This year is shaping up to be a bright one for solar power.
New solar generating capacity expected to be installed around the world in 2013 will be capable of producing almost as much electricity as eight nuclear reactors, according to Bloomberg, which interviewed seven analysts and averaged their forecasts.
That would be a rise of 14 percent over last year for a total of 34.1 gigawatts of new solar capacity, thanks in large part to rising demand in China, the U.S., and Japan. From Bloomberg:
Prices for silicon-based solar panels sank about 20 percent to 79 cents a watt in the past 12 months, after dropping by half in the previous year.
China, the biggest emitter of carbon dioxide, is forecast to unseat Germany as the largest solar market in 2013, according to analysts at [Bloomberg New Energy Finance]. Projects have multiplied as the nation provides financial support to its solar companies in a bid to diversify the coal-dependent energy industry.

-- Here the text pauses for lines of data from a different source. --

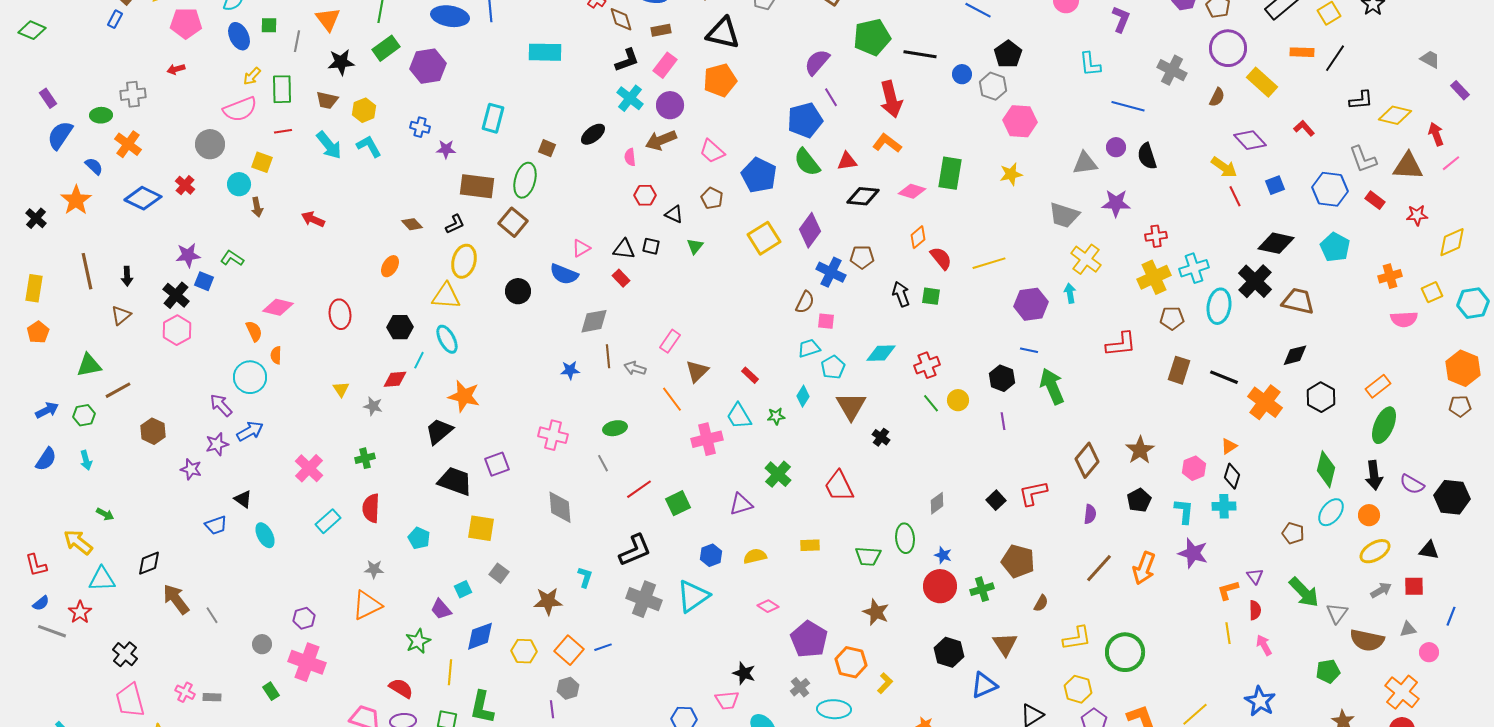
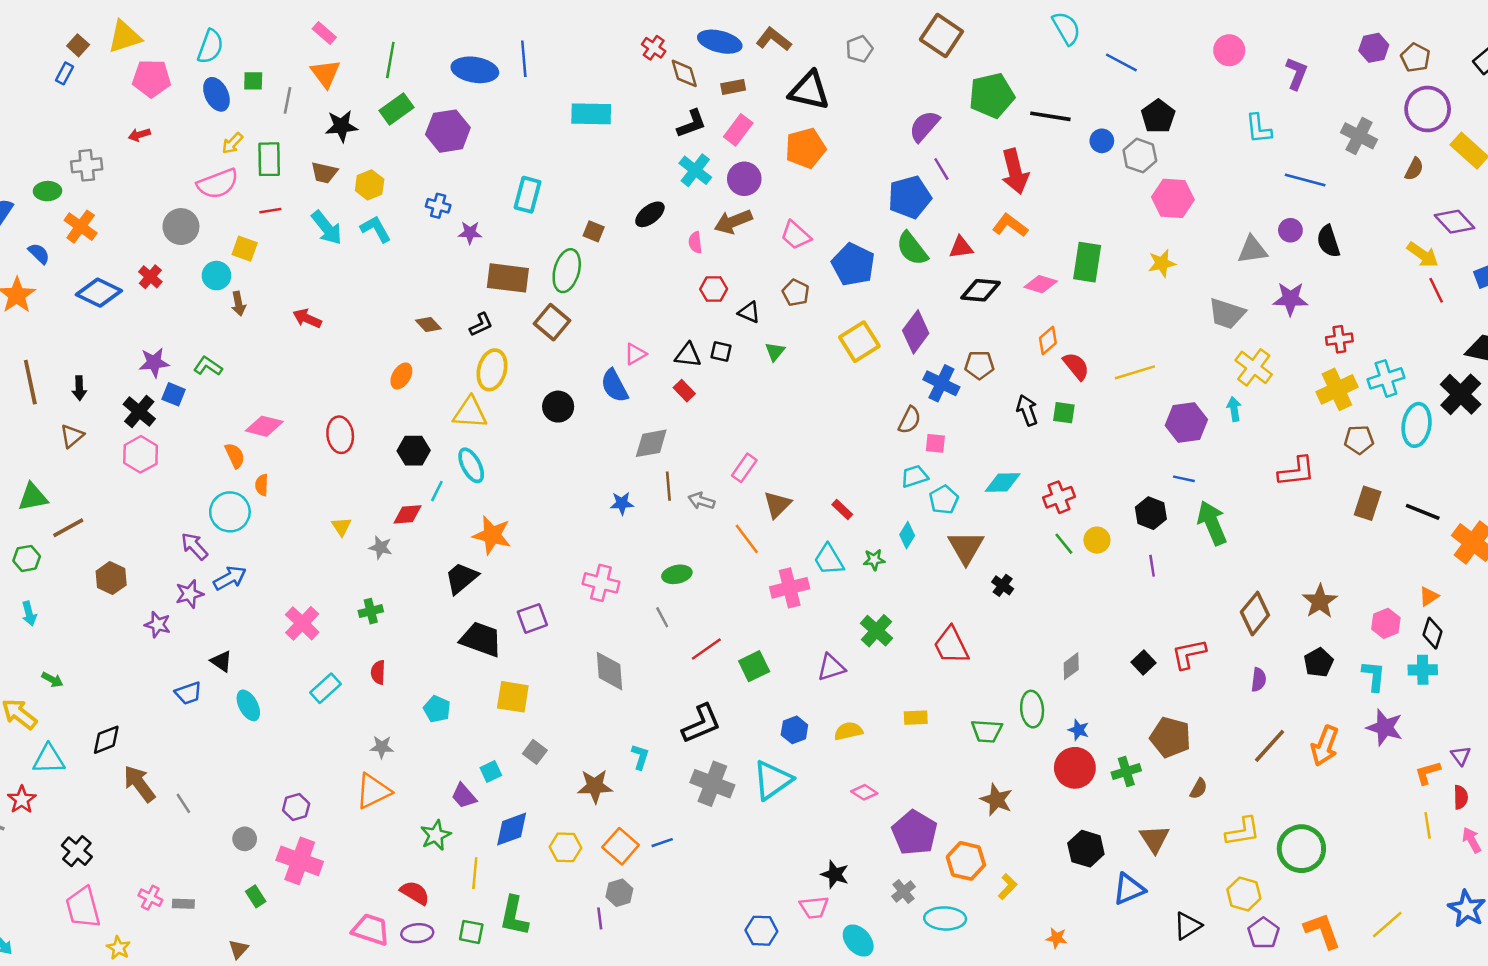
blue semicircle: (564, 274) -> (614, 386), turned 40
red semicircle: (371, 508) -> (378, 672), size x0.7

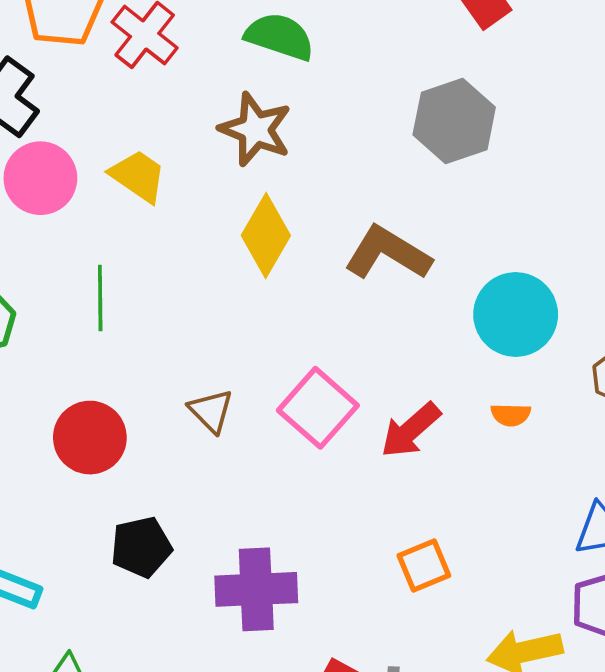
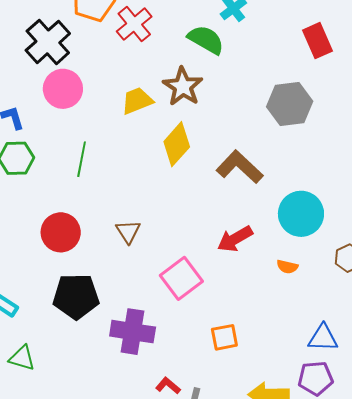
yellow trapezoid: (138, 176) -> (137, 101), moved, turned -68
pink square: (318, 408) -> (181, 278), moved
red arrow: (411, 430) -> (235, 239), moved
black pentagon: (141, 547) -> (76, 296), size x1.4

The Chinese government expects 10 gigawatts of new solar projects in 2013, more than double its previous target and three times last year’s expansion. The country plans to install 35 gigawatts by 2015, compared with a previous goal of 21 gigawatts, government adviser Shi Dinghuan said Jan. 30.
Let’s just hope the sun’s energy can pierce through through that thick sheath of fossil-fuel-induced Chinese smog.